Dit gedeelte is misschien te technisch voor de meeste lezers om te begrijpen. Help alstublieft het te verbeteren om het begrijpelijk te maken voor niet-deskundigen, zonder de technische details te verwijderen. (Juni 2018) (Leer hoe en wanneer u dit sjabloonbericht verwijdert)

David Brady beschrijft een “stilte voor de storm” in het begin van de 17e eeuw, waarin “redelijk ingehouden en systematische” protestantse exegese van het Boek Openbaring werd gezien met Brightman, Mede, en Hugh Broughton, waarna “apocalyptische literatuur te gemakkelijk werd ontkracht” doordat het populistischer werd en minder geletterd. William Lamont betoogt dat binnen de kerk het Elizabethaanse duizendjarige geloof van John Foxe op een zijspoor werd gezet, terwijl de puriteinen in plaats daarvan de “centrifugale” doctrines van Thomas Brightman overnamen, terwijl de Laudianen de “centripetale” houding van Foxe tegenover de “christelijke keizer” vervingen door de nationale en bisschoppelijke kerk dichter bij huis, met haar koninklijke hoofd, als leider van de protestantse wereld iure divino (door het goddelijke recht).
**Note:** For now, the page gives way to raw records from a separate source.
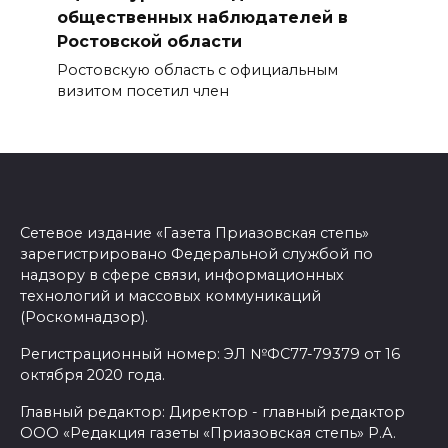
общественных наблюдателей в
Ростовской области
Ростовскую область с официальным
визитом посетил член
Сетевое издание «Газета Приазовская степь»
зарегистрировано Федеральной службой по
надзору в сфере связи, информационных
технологий и массовых коммуникаций
(Роскомнадзор).
Регистрационный номер: ЭЛ №ФС77-79379 от 16
октября 2020 года.
Главный редактор: Директор - главный редактор
ООО «Редакция газеты «Приазовская степь» Р.А.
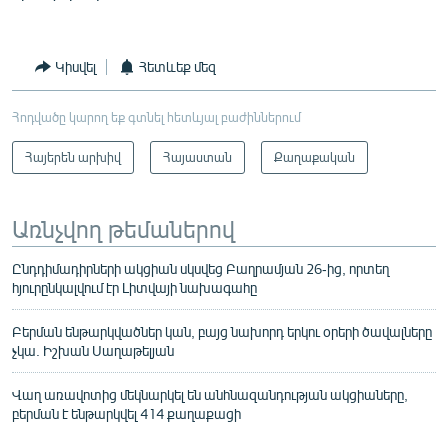
Կիսվել
Հետևեք մեզ
Հոդվածը կարող եք գտնել հետևյալ բաժիններում
Հայերեն արխիվ
Հայաստան
Քաղաքական
Առնչվող թեմաներով
Ընդդիմադիրների ակցիան սկսվեց Բաղրամյան 26-ից, որտեղ
հյուրընկալվում էր Լիտվայի նախագահը
Բերման ենթարկվածներ կան, բայց նախորդ երկու օրերի ծավալները
չկա. Իշխան Սաղաթելյան
Վաղ առավոտից մեկնարկել են անհնազանդության ակցիաները,
բերման է ենթարկվել 414 քաղաքացի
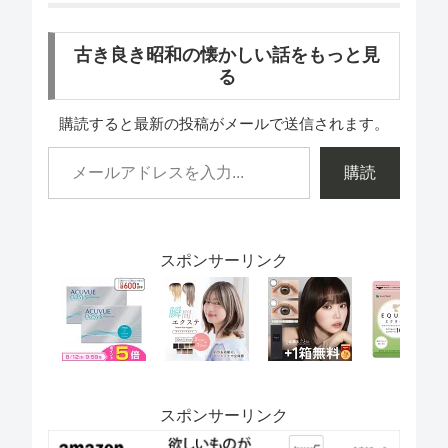
古き良き昭和の懐かしい話をもっと見
る
購読すると最新の投稿がメールで送信されます。
購読
スポンサーリンク
スポンサーリンク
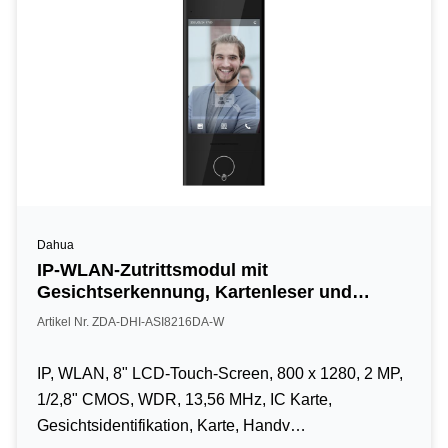
Dahua
IP-WLAN-Zutrittsmodul mit
Gesichtserkennung, Kartenleser und
Handvenenerkennung, 8“ LCD-Touch-
Artikel Nr. ZDA-DHI-ASI8216DA-W
Screen, 2 MP, 13,56 MHz, IP65, schwarz
IP, WLAN, 8" LCD-Touch-Screen, 800 x 1280, 2 MP,
1/2,8" CMOS, WDR, 13,56 MHz, IC Karte,
Gesichtsidentifikation, Karte, Handv…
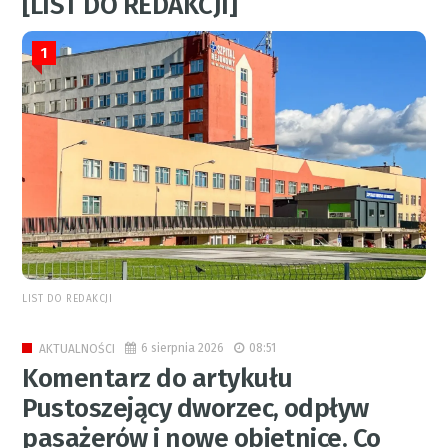
[LIST DO REDAKCJI]
1
LIST DO REDAKCJI
6 sierpnia 2026
08:51
AKTUALNOŚCI
Komentarz do artykułu
Pustoszejący dworzec, odpływ
pasażerów i nowe obietnice. Co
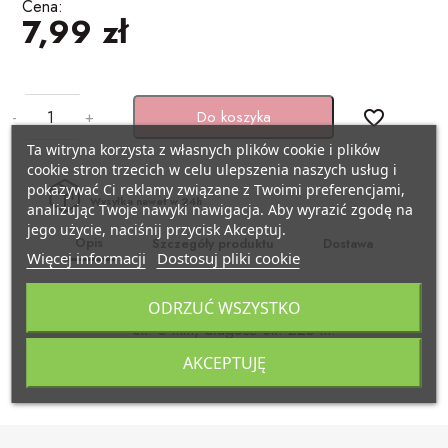
Cena:
BAŃKI MYDLANE
7,99 zł
SZARFY
Pojazdy
KSIĘGI GOŚCI/ ALBUMY/
ZAPROSZENIA
STROJE I GADŻETY KARNAWAŁOWE
Samolocik
-
+
Do koszyka
favorite_border
AKCESORIA BIAŁO-CZERWONE
GADŻETY DO ZDJĘĆ
Lama
Ta witryna korzysta z własnych plików cookie i plików
cookie stron trzecich w celu ulepszenia naszych usług i
pokazywać Ci reklamy związane z Twoimi preferencjami,
ARTYKUŁY PAPIERNICZE /
PISTOLETY/ MIECZE
Miś
Wysyłka nawet w 24h
analizując Twoje nawyki nawigacja. Aby wyrazić zgodę na
DECOUPAGE
jego użycie, naciśnij przycisk Akceptuj.
Opis
Szczegóły produktu
Dostawa
KAJDANKI
Kraft eko
Więcej informacji
Dostosuj pliki cookie
TASIEMKI/ TKANINY
POMPONY CHEERLEADERKI
Pszczółka
ODRZUĆ WSZYSTKO
Wstążka plastikowa w kolorze czerwonym, szerokość
KRYSZTAŁY / SZKŁO
ok. 5 mm, długość ok. 225 m.
FARBY / BROKATY/ KREDKI DO TWARZY
Biedronka
AKCEPTUJĘ
APLIKACJE / KLAMERKI
AKCESORIA BIAŁO CZERWONE
Minecraft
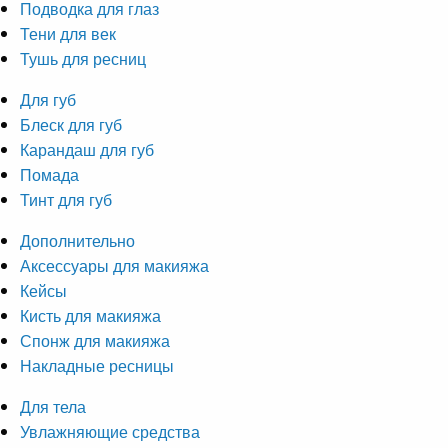
Подводка для глаз
Тени для век
Тушь для ресниц
Для губ
Блеск для губ
Карандаш для губ
Помада
Тинт для губ
Дополнительно
Аксессуары для макияжа
Кейсы
Кисть для макияжа
Спонж для макияжа
Накладные ресницы
Для тела
Увлажняющие средства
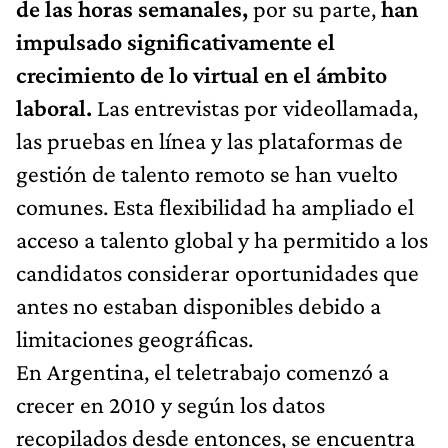
de las horas semanales,
por su parte,
han
impulsado significativamente el
crecimiento de lo virtual en el ámbito
laboral.
Las entrevistas por videollamada,
las pruebas en línea y las plataformas de
gestión de talento remoto se han vuelto
comunes. Esta flexibilidad ha ampliado el
acceso a talento global y ha permitido a los
candidatos considerar oportunidades que
antes no estaban disponibles debido a
limitaciones geográficas.
En Argentina, el teletrabajo comenzó a
crecer en 2010 y según los datos
recopilados desde entonces, se encuentra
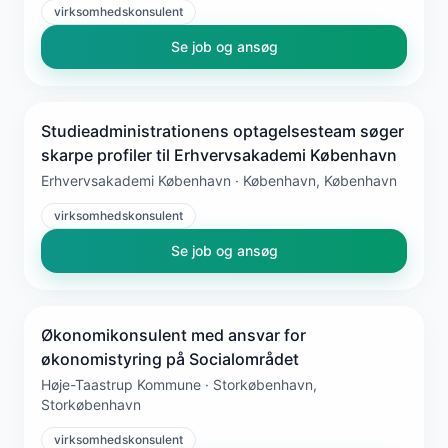
virksomhedskonsulent
Se job og ansøg
Studieadministrationens optagelsesteam søger
skarpe profiler til Erhvervsakademi København
Erhvervsakademi København · København, København
virksomhedskonsulent
Se job og ansøg
Økonomikonsulent med ansvar for
økonomistyring på Socialområdet
Høje-Taastrup Kommune · Storkøbenhavn,
Storkøbenhavn
virksomhedskonsulent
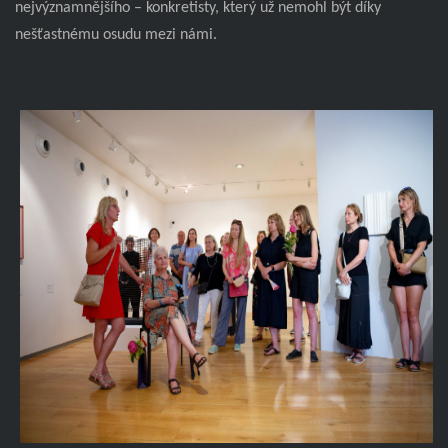
nejvýznamnějšího – konkretisty, který už nemohl být díky
nešťastnému osudu mezi námi.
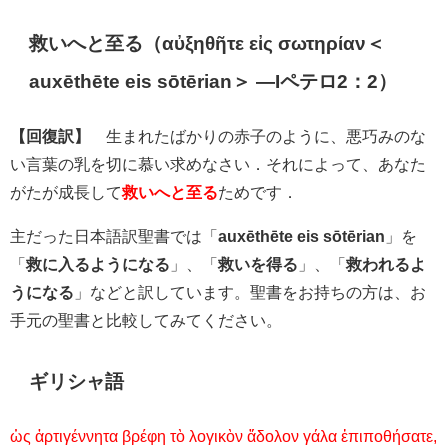
αὐξηθῆτε εἰς σωτηρίαν
救いへと至る（
＜
auxēthēte eis sōtērian＞ ―Iペテロ2：2）
【回復訳】
生まれたばかりの赤子のように、悪巧みのな
い言葉の乳を切に慕い求めなさい．それによって、あなた
がたが成長して
救いへと至る
ためです．
主だった日本語訳聖書では「
auxēthēte eis sōtērian
」を
「
救に入るようになる
」、「
救いを得る
」、「
救われるよ
うになる
」などと訳しています。聖書をお持ちの方は、お
手元の聖書と比較してみてください。
ギリシャ語
ὡς ἀρτιγέννητα βρέφη τὸ λογικὸν ἄδολον γάλα ἐπιποθήσατε,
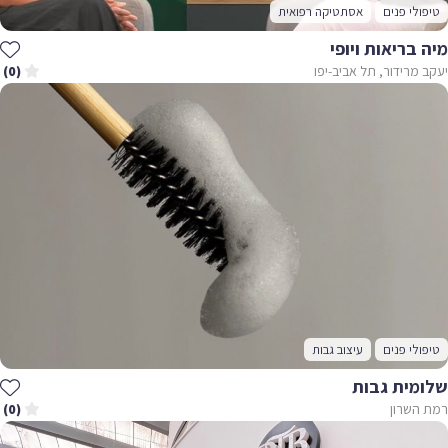
לי פנים
אסתטיקה רפואית
בריאות ויופי
מרידור, תל אביב-יפו
(0)
לי פנים
עיצוב גבות
מית גבות
השרון
(0)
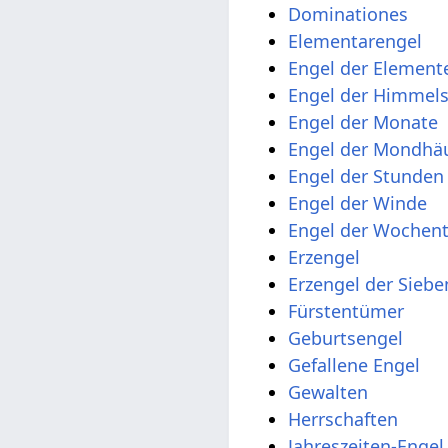
Dominationes
Elementarengel
Engel der Element
Engel der Himmel
Engel der Monate
Engel der Mondhä
Engel der Stunden
Engel der Winde
Engel der Wochen
Erzengel
Erzengel der Sieb
Fürstentümer
Geburtsengel
Gefallene Engel
Gewalten
Herrschaften
Jahreszeiten-Engel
Viggo Norskov Olsen schrijft dat Mede “zich volledig losmaakte van de Augustijns-Foxiaanse traditie, en de schakel is tussen Brightman en het premillennialisme van de 17e eeuw”. De dam brak in 1641 toen de traditionele retrospectieve eerbied voor Thomas Cranmer en andere gemartelde bisschoppen in de Handelingen en Monumenten werd verdrongen door vooruitziende houdingen ten opzichte van profetie onder radicale Puriteinen.

Similar Posts

Geef een antwoord

Het e-mailadres wordt niet gepubliceerd.